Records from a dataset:

————

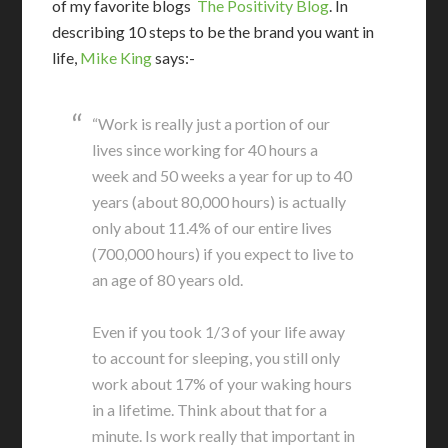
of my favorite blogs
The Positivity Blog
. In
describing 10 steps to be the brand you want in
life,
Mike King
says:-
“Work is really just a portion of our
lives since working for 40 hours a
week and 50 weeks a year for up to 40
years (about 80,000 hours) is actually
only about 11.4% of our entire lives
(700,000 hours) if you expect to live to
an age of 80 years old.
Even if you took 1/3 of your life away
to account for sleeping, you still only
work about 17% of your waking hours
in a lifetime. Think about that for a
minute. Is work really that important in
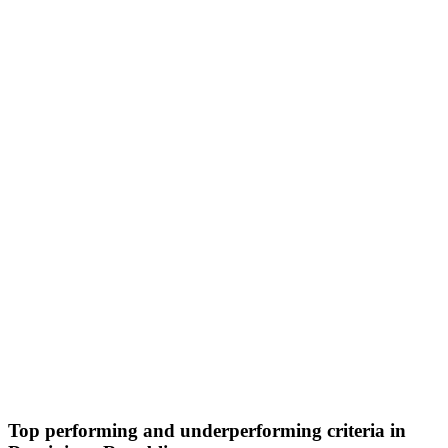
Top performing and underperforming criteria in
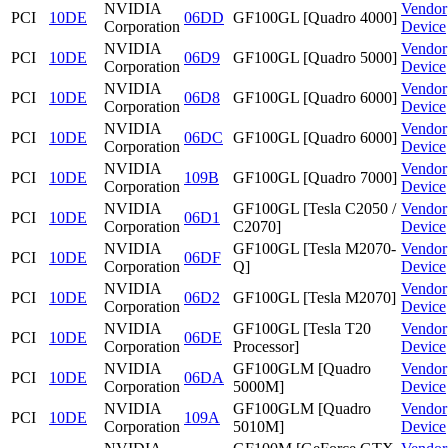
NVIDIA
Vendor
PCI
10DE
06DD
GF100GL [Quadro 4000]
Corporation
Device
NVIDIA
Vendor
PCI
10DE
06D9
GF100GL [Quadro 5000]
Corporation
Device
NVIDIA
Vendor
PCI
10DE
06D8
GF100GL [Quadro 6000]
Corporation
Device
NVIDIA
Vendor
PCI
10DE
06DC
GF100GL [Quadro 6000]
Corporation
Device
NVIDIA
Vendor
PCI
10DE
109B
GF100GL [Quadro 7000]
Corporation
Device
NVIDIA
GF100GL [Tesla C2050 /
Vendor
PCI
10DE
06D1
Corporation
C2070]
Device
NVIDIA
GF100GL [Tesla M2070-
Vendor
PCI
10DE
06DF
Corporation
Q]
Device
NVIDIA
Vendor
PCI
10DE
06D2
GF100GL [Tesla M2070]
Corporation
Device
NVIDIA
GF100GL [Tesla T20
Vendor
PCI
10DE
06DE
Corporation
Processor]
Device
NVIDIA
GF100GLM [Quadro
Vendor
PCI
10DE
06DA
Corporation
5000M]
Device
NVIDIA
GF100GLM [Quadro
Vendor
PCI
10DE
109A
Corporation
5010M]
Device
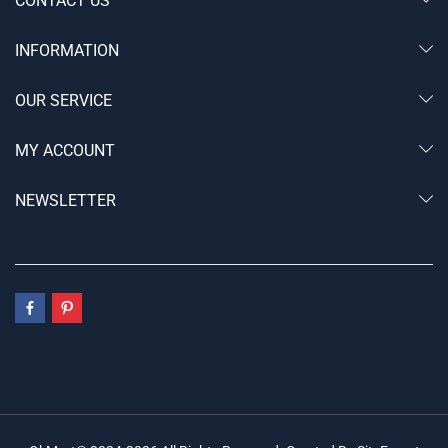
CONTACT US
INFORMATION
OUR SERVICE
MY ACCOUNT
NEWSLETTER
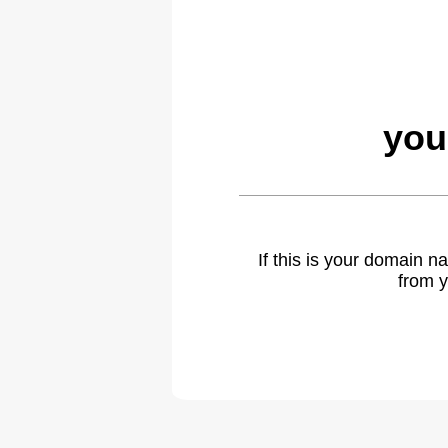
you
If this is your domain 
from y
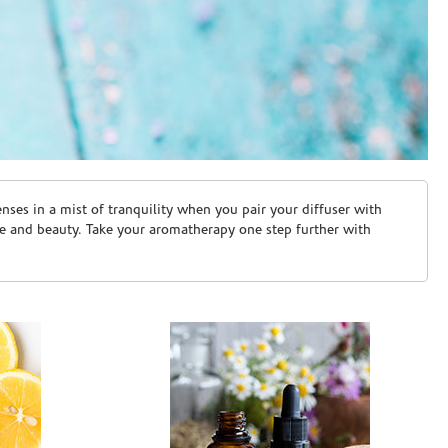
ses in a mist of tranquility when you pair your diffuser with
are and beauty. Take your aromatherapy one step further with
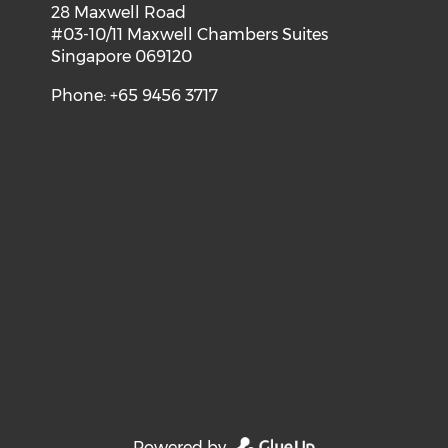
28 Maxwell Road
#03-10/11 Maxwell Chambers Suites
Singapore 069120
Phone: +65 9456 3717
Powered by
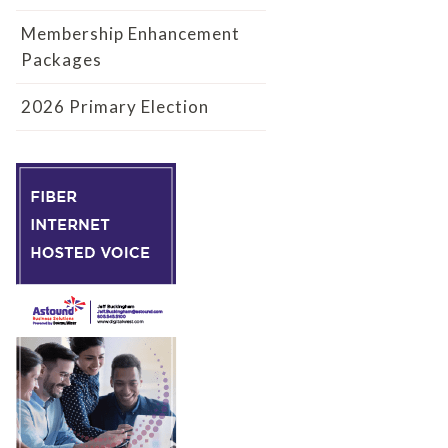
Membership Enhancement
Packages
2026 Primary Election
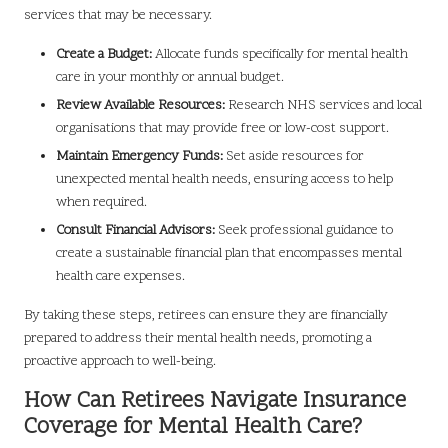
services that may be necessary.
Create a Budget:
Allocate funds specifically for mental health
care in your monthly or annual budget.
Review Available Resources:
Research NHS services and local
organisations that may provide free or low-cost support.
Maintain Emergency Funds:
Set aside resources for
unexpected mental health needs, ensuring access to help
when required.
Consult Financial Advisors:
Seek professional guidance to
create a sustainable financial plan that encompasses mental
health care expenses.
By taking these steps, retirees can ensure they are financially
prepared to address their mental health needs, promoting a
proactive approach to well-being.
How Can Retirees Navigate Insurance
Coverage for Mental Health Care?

————

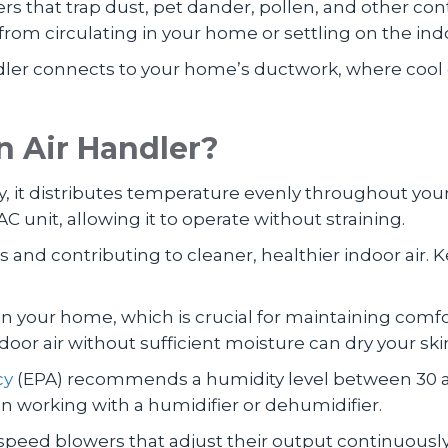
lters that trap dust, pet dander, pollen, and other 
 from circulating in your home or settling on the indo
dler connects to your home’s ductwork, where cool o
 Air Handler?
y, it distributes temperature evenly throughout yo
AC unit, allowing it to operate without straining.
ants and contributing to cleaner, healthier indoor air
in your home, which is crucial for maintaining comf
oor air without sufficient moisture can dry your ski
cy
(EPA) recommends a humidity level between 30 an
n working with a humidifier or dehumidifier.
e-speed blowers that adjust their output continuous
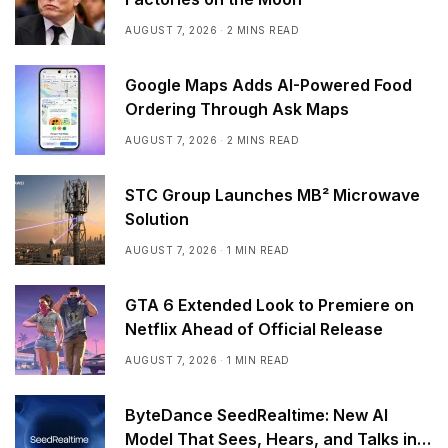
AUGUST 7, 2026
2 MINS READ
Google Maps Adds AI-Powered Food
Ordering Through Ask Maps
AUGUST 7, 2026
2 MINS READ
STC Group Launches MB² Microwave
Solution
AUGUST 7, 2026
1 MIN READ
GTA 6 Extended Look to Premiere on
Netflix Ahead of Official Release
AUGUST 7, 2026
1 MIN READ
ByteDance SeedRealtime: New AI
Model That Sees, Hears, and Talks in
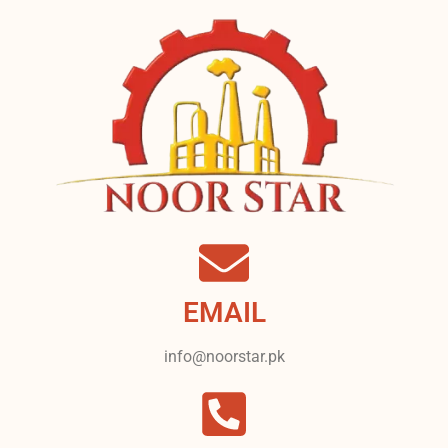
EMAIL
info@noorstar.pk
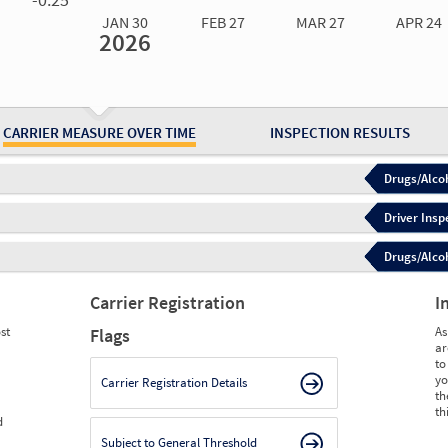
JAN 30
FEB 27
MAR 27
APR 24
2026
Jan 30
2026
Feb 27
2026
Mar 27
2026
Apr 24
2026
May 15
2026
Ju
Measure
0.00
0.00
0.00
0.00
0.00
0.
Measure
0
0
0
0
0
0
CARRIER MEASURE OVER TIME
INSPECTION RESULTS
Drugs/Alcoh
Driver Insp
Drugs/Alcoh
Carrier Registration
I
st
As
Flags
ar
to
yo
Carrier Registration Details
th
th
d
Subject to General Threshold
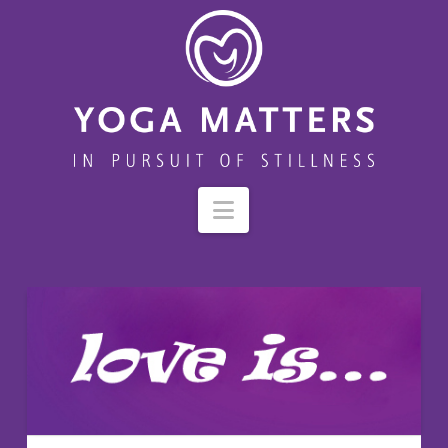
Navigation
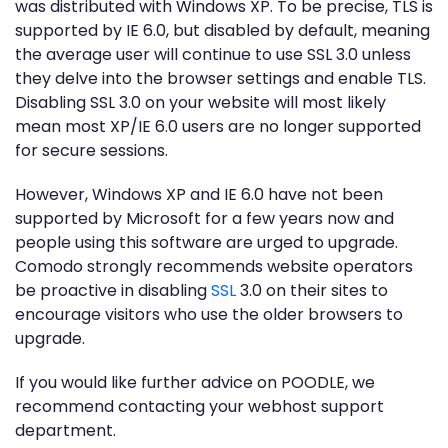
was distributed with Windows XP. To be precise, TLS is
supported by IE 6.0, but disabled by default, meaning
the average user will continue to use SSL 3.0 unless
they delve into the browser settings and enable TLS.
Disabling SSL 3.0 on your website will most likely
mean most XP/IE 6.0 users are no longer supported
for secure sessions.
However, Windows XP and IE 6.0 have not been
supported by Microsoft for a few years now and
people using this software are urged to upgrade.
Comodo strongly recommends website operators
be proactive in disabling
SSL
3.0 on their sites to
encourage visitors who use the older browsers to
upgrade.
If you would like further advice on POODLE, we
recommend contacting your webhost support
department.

————

Every line above that includes the word "working" should be listed.

RESPONSE AREA:
lives since working for 40 hours a
n working with a humidifier or dehumidifier.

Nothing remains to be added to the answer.